**Task brief:**
Each of the entries below is to be written out exactly, and the images skipped.

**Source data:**
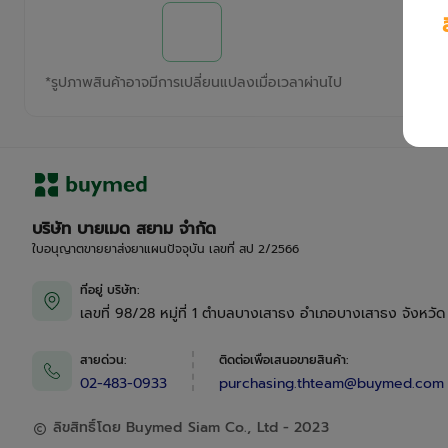
*
รูปภาพสินค้าอาจมีการเปลี่ยนแปลงเมื่อเวลาผ่านไป
บริษัท บายเมด สยาม จำกัด
ใบอนุญาตขายยาส่งยาแผนปัจจุบัน เลขที่ สป 2/2566
ที่อยู่ บริษัท
:
เลขที่ 98/28 หมู่ที่ 1 ตำบลบางเสาธง อำเภอบางเสาธง จังหวั
สายด่วน
:
ติดต่อเพื่อเสนอขายสินค้า
:
02-483-0933
purchasing.thteam@buymed.com
ลิขสิทธิ์โดย Buymed Siam Co., Ltd - 2023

**Solution to this exercise:**
*
รูปภาพสินค้าอาจมีการเปลี่ยนแปลงเมื่อเวลาผ่านไป
บริษัท บายเมด สยาม จำกัด
ใบอนุญาตขายยาส่งยาแผนปัจจุบัน เลขที่ สป 2/2566
ที่อยู่ บริษัท
:
เลขที่ 98/28 หมู่ที่ 1 ตำบลบางเสาธง อำเภอบางเสาธง จังหวั
สายด่วน
:
ติดต่อเพื่อเสนอขายสินค้า
:
02-483-0933
purchasing.thteam@buymed.com
ลิขสิทธิ์โดย Buymed Siam Co., Ltd - 2023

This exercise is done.